Search for Genetic Markers of Tick-Borne Encephalitis Virus for Its Specific Indication, Genomic Analysis

Abstract

Objective of the study is to analyze the genetic markers of tick-borne encephalitis virus, which can be used to specifically indicate the maximum number of virus strains and isolates.Materials and methods. Plasmid DNA and nucleic acids of the tick, the genus Ixodes and Dermacentor, were used as amplified material. Polymerase chain reaction (PCR) was conducted on C1000 amplifier with a CFX96 optical unit (BioRad). The species (strain) variety of detected organisms, using the analyzed genetic markers, was determined in the nBLAST software utility. The design of the nucleotide sequences of primers and probes was performed using “Vector NTI 9.1.0” (Invitrogen Corporation). Nucleic acids were isolated by magnetic sorption with a reagent panel MAGNO-sorb. Primers and probes were synthesized at “Evrogen” company, Moscow, Russia. The reagents for PCR were manufactured by “Syntol” company, Moscow, Russia.Results and discussion. When indicating the genome of the tick-borne encephalitis virus, the main criterion for choosing a marker sequence is the specific detection of nucleic acids of only the desired microorganism.
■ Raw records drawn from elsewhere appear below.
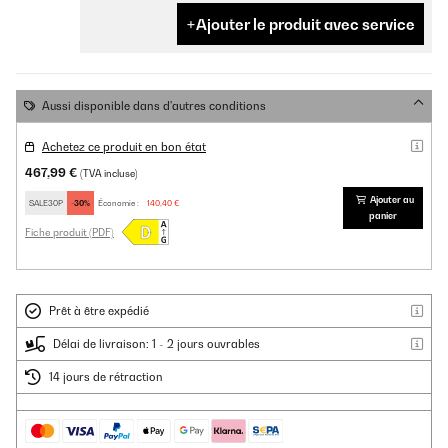
Ajouter le produit avec service
Aussi disponible dans d'autres conditions
Achetez ce produit en bon état
467,99 €
(TVA incluse)
Ajouter au
SALE30P
-30%
Économie :
140,40 €
panier
Fiche produit (PDF)
Prêt à être expédié
Délai de livraison: 1 - 2 jours ouvrables
14 jours de rétraction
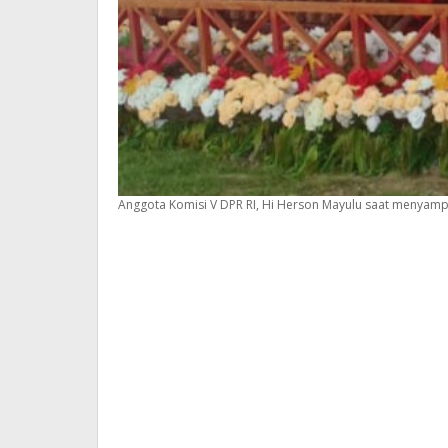
Anggota Komisi V DPR RI, Hi Herson Mayulu saat menyam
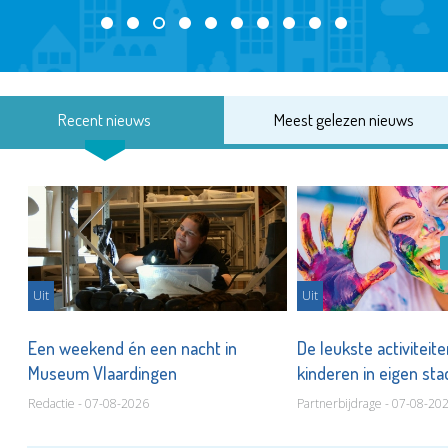
Recent nieuws
Meest gelezen nieuws
Uit
Uit
Een weekend én een nacht in
De leukste activiteit
Museum Vlaardingen
kinderen in eigen st
Redactie - 07-08-2026
Partnerbijdrage - 07-08-20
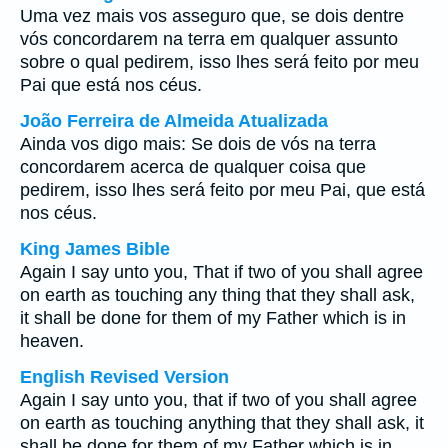
Uma vez mais vos asseguro que, se dois dentre
vós concordarem na terra em qualquer assunto
sobre o qual pedirem, isso lhes será feito por meu
Pai que está nos céus.
João Ferreira de Almeida Atualizada
Ainda vos digo mais: Se dois de vós na terra
concordarem acerca de qualquer coisa que
pedirem, isso lhes será feito por meu Pai, que está
nos céus.
King James Bible
Again I say unto you, That if two of you shall agree
on earth as touching any thing that they shall ask,
it shall be done for them of my Father which is in
heaven.
English Revised Version
Again I say unto you, that if two of you shall agree
on earth as touching anything that they shall ask, it
shall be done for them of my Father which is in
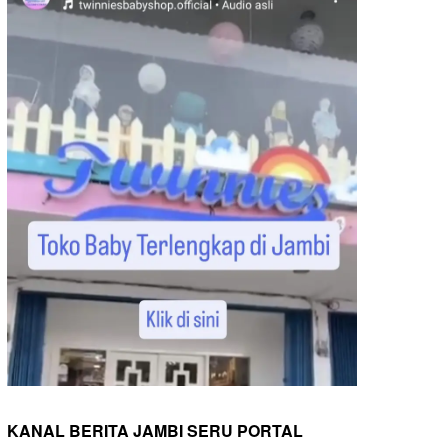
KANAL BERITA JAMBI SERU PORTAL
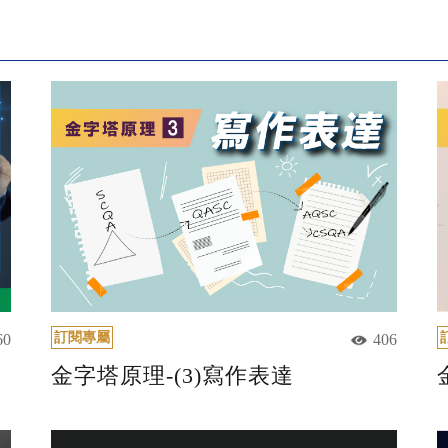
訂閱專屬
60
406
金字塔原理-(3)寫作表達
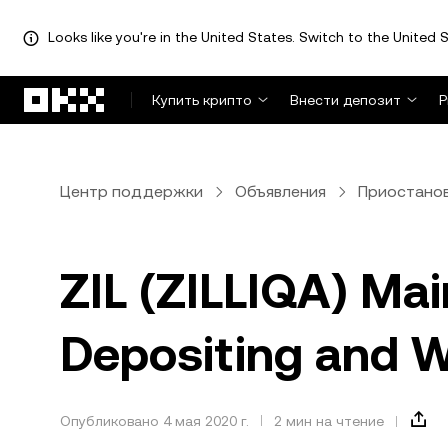
Looks like you're in the United States. Switch to the United S
Перейти к основному контенту
Купить крипто
Внести депозит
Р
Центр поддержки
Объявления
Приостанов
ZIL (ZILLIQA) Ma
Depositing and 
Опубликовано 4 мая 2020 г.
2 мин на чтение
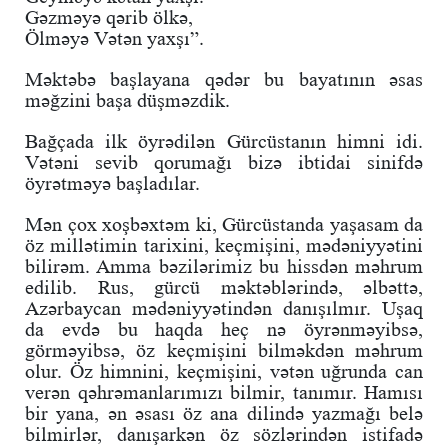
Gəzməyə qərib ölkə,
Ölməyə Vətən yaxşı”.
Məktəbə başlayana qədər bu bayatının əsas
məğzini başa düşməzdik.
Bağçada ilk öyrədilən Gürcüstanın himni idi.
Vətəni sevib qorumağı bizə ibtidai sinifdə
öyrətməyə başladılar.
Mən çox xoşbəxtəm ki, Gürcüstanda yaşasam da
öz millətimin tarixini, keçmişini, mədəniyyətini
bilirəm. Amma bəzilərimiz bu hissdən məhrum
edilib. Rus, gürcü məktəblərində, əlbəttə,
Azərbaycan mədəniyyətindən danışılmır. Uşaq
da evdə bu haqda heç nə öyrənməyibsə,
görməyibsə, öz keçmişini bilməkdən məhrum
olur. Öz himnini, keçmişini, vətən uğrunda can
verən qəhrəmanlarımızı bilmir, tanımır. Hamısı
bir yana, ən əsası öz ana dilində yazmağı belə
bilmirlər, danışarkən öz sözlərindən istifadə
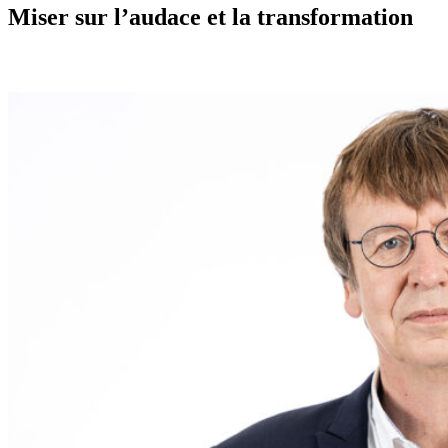
Miser sur l’audace et la transformation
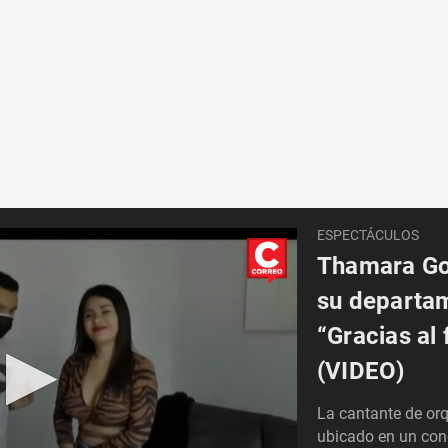
ESPECTÁCULOS
Thamara Go
su departam
“Gracias al 
(VIDEO)
La cantante de or
ubicado en un con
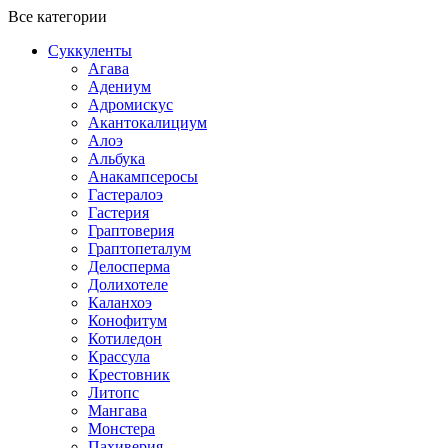
Все категории
Суккуленты
Агава
Адениум
Адромискус
Акантокалициум
Алоэ
Альбука
Анакампсеросы
Гастералоэ
Гастерия
Граптоверия
Граптопеталум
Делосперма
Долихотеле
Каланхоэ
Конофитум
Котиледон
Крассула
Крестовник
Литопс
Мангава
Монстера
Пахиверия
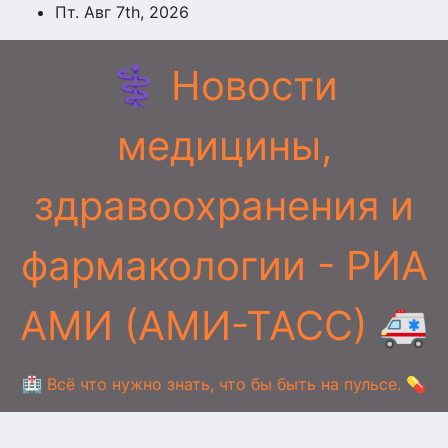
Перейти
Пт. Авг 7th, 2026
к
содержимому
⚕️ Новости
медицины,
здравоохранения и
фармакологии - РИА
АМИ (АМИ-ТАСС) 🚑
🏥 Всё что нужно знать, что бы быть на пульсе. 💊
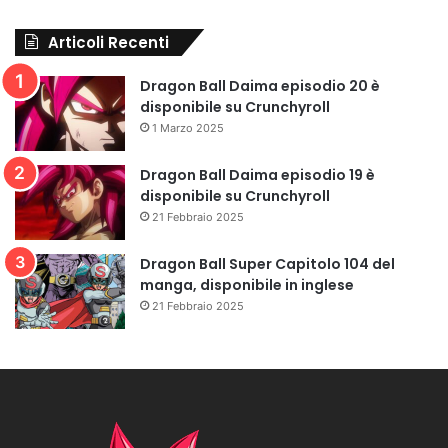
Articoli Recenti
Dragon Ball Daima episodio 20 è
disponibile su Crunchyroll
1 Marzo 2025
Dragon Ball Daima episodio 19 è
disponibile su Crunchyroll
21 Febbraio 2025
Dragon Ball Super Capitolo 104 del
manga, disponibile in inglese
21 Febbraio 2025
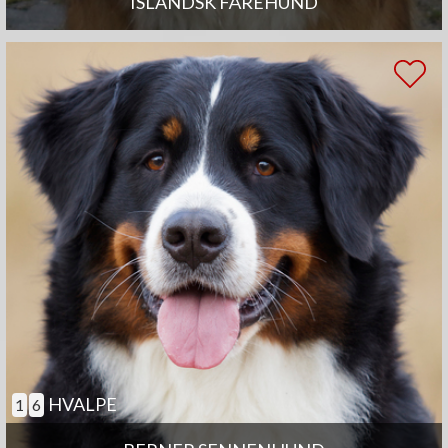
ISLANDSK FÅREHUND
HVALPE
1
6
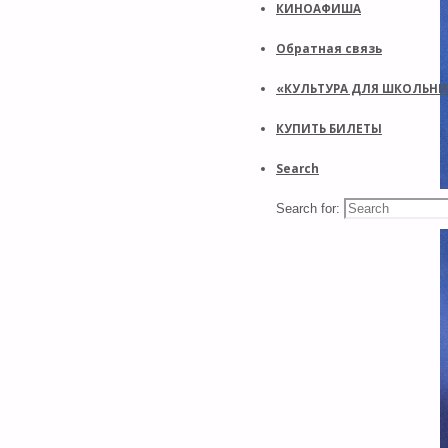
КИНОАФИША
Обратная связь
«КУЛЬТУРА ДЛЯ ШКОЛЬН
КУПИТЬ БИЛЕТЫ
Search
Search for:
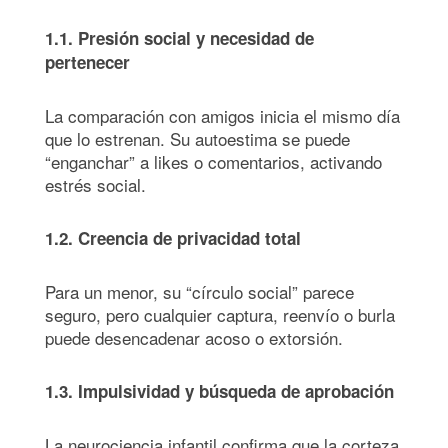
1.1. Presió
n social y necesidad de
pertenecer
La comparación con amigos inicia el mismo día
que lo estrenan. Su autoestima se puede
“enganchar” a likes o comentarios, activando
estrés social.
1.2. Creencia de privacidad total
Para un menor, su “círculo social” parece
seguro, pero cualquier captura, reenvío o burla
puede desencadenar acoso o extorsión.
1.3. Impulsividad y b
ú
squeda de aprobaci
ón
La neurociencia infantil confirma que la corteza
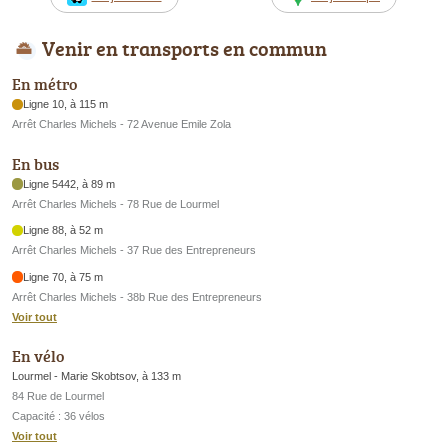
Venir en transports en commun
En métro
Ligne 10, à 115 m
Arrêt Charles Michels - 72 Avenue Emile Zola
En bus
Ligne 5442, à 89 m
Arrêt Charles Michels - 78 Rue de Lourmel
Ligne 88, à 52 m
Arrêt Charles Michels - 37 Rue des Entrepreneurs
Ligne 70, à 75 m
Arrêt Charles Michels - 38b Rue des Entrepreneurs
Voir tout
En vélo
Lourmel - Marie Skobtsov, à 133 m
84 Rue de Lourmel
Capacité : 36 vélos
Voir tout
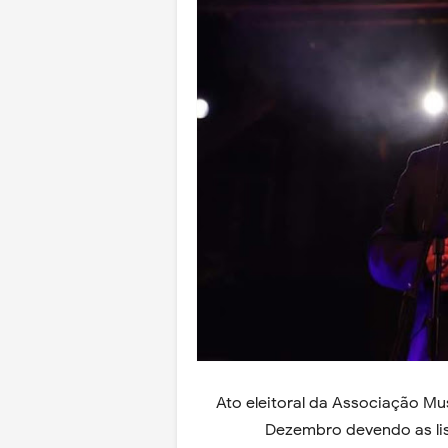
Ato eleitoral da Associação Mus
Dezembro devendo as lis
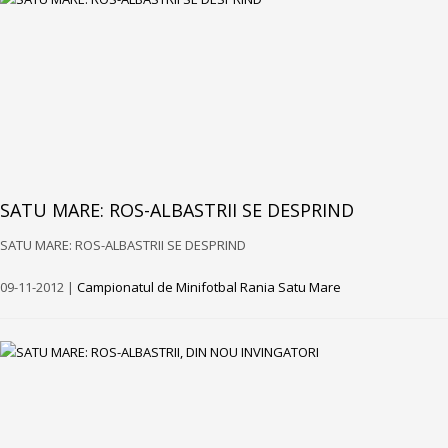
SATU MARE: ROS-ALBASTRII SE DESPRIND
SATU MARE: ROS-ALBASTRII SE DESPRIND
09-11-2012 |
Campionatul de Minifotbal Rania Satu Mare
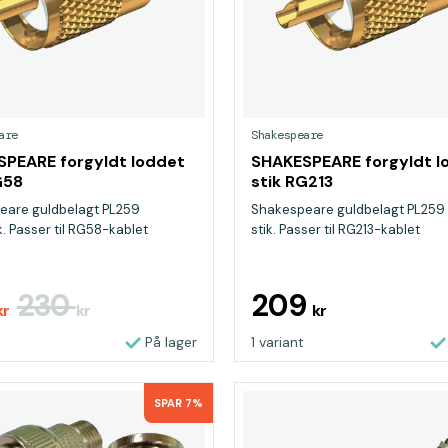
are
Shakespeare
PEARE forgyldt loddet
SHAKESPEARE forgyldt l
G58
stik RG213
eare guldbelagt PL259
Shakespeare guldbelagt PL259 
k. Passer til RG58-kablet
stik. Passer til RG213-kablet
230
209
kr
kr
kr
På lager
1 variant
SPAR 7%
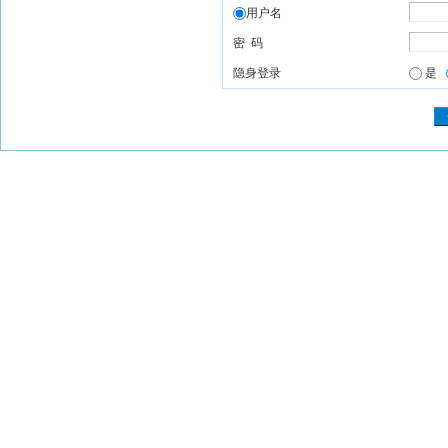
用户名
密 码
隐身登录
是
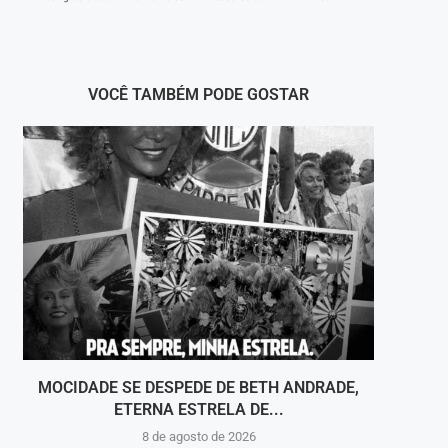
VOCÊ TAMBÉM PODE GOSTAR
MOCIDADE SE DESPEDE DE BETH ANDRADE,
VOLT
ETERNA ESTRELA DE...
8 de agosto de 2026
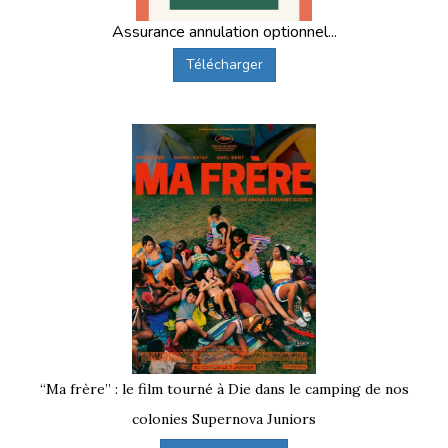
Assurance annulation optionnel...
Télécharger
“Ma frère” : le film tourné à Die dans le camping de nos
colonies Supernova Juniors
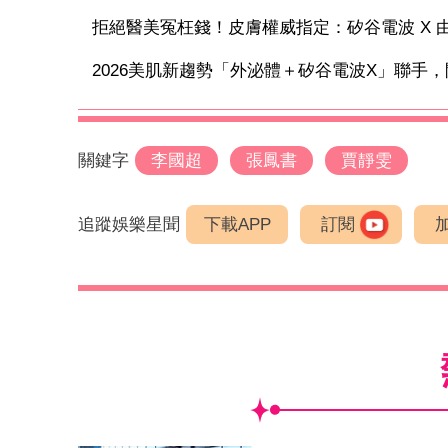
拒絕醫美冤枉錢！皮膚權威指定：矽谷電波 X 由內
2026美肌新趨勢「外泌體＋矽谷電波X」聯手，開
關鍵字
李國超
張鳳書
賈靜雯
追蹤娛樂星聞
下載APP
訂閱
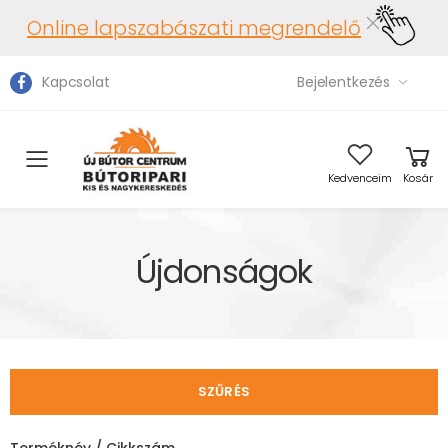
Online lapszabászati megrendelő
Kapcsolat
Bejelentkezés
Toggle mobile menu
Kedvenceim
Kosár
Újdonságok
SZŰRÉS
Terméknév / Cikkszám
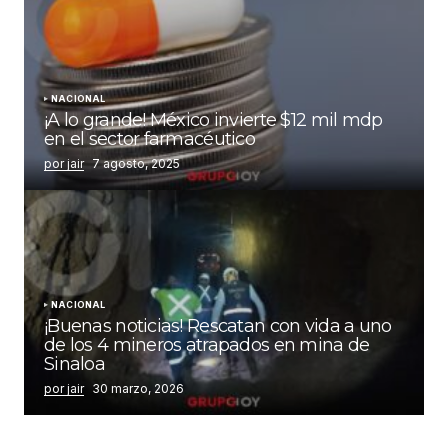
NACIONAL
¡A lo grande! México invierte $12 mil mdp
en el sector farmacéutico
por jair
7 agosto, 2025
NACIONAL
¡Buenas noticias! Rescatan con vida a uno
de los 4 mineros atrapados en mina de
Sinaloa
por jair
30 marzo, 2026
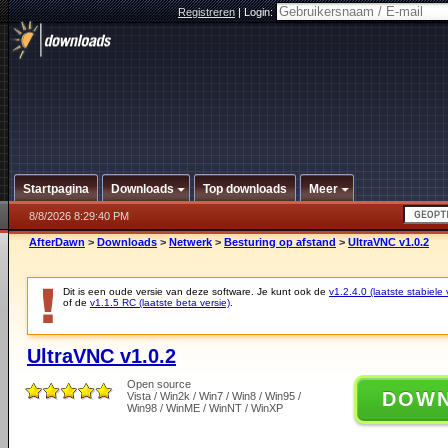
Registreren
|
Login:
Startpagina
Downloads
Top downloads
Meer
8/8/2026 8:29:40 PM
AfterDawn
>
Downloads
>
Netwerk
>
Besturing op afstand
>
UltraVNC v1.0.2
Dit is een oude versie van deze software. Je kunt ook de
v1.2.4.0 (laatste stabiele 
of de
v1.1.5 RC (laatste beta versie)
.
UltraVNC v1.0.2
Open source
DOW
Vista / Win2k / Win7 / Win8 / Win95 /
Win98 / WinME / WinNT / WinXP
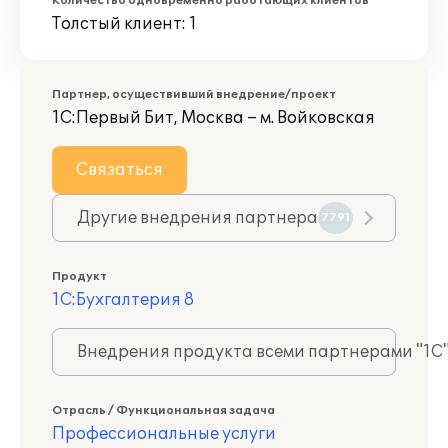
Количество одновременно работающих клиентов
Толстый клиент: 1
Партнер, осуществивший внедрение/проект
1С:Первый Бит, Москва – м. Войковская
Связаться
Другие внедрения партнера
7791
Продукт
1С:Бухгалтерия 8
Внедрения продукта всеми партнерами "1С
Отрасль / Функциональная задача
Профессиональные услуги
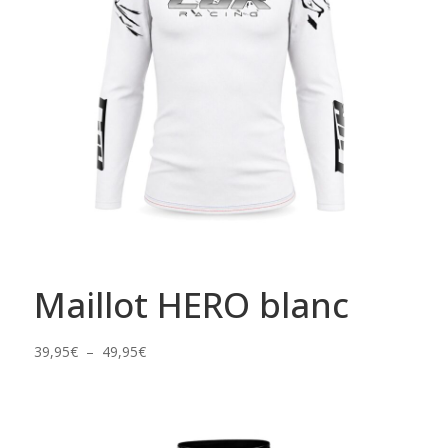
Maillot HERO blanc
Plage
39,95
€
–
49,95
€
de
prix :
39,95€
à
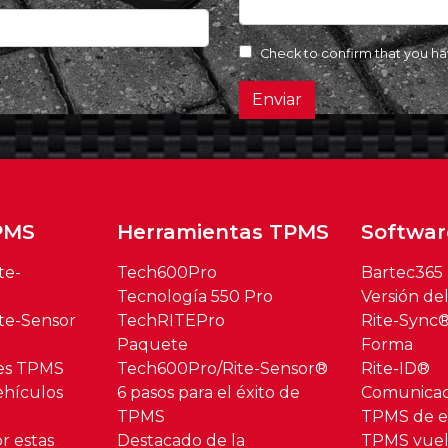
Check to confirm that you h
Enviar
PMS
Herramientas TPMS
Softwar
te-
Tech600Pro
Bartec365
Tecnología 550 Pro
Versión de
te-Sensor
TechRITEPro
Rite-Sync
Paquete
Forma
res TPMS
Tech600Pro/Rite-Sensor®
Rite-ID®
hículos
6 pasos para el éxito de
Comunica
TPMS
TPMS de es
r estas
Destacado de la
TPMS vuel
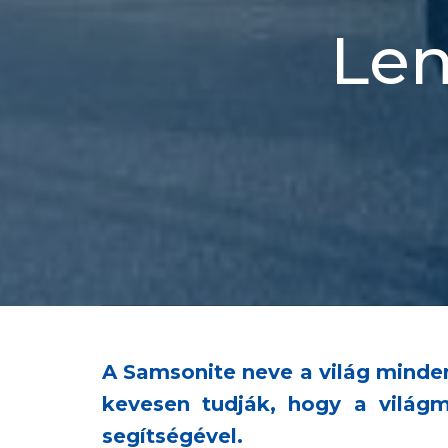
Len
A Samsonite neve a világ minden
kevesen tudják, hogy a világm
segítségével.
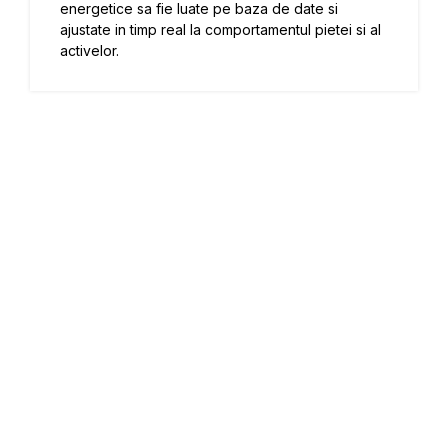
energetice sa fie luate pe baza de date si
ajustate in timp real la comportamentul pietei si al
activelor.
The genomewide nucleotide sequences of various strains and isolates of tick-borne encephalitis virus were analyzed to search for a specific marker nucleotide sequence. Mutual comparison of all the above mentioned genomes made it possible to determine 7 conventionally conservative loci characterized by minimal nucleotide variability. The further work was based on the results of alignment of the nucleotide sequences of tick-borne encephalitis virus isolates, including the nucleotide sequences of heterogeneous microorganisms; primers and probes were designed to amplify each of the marker loci; the most analytically significant oligonucleotides were developed based on loci 4 and 7. Amplification with oligonucleotide primers to indicate tick-borne encephalitis virus was effective, both in a separate PCR with a positive control, and in combination with tick DNA.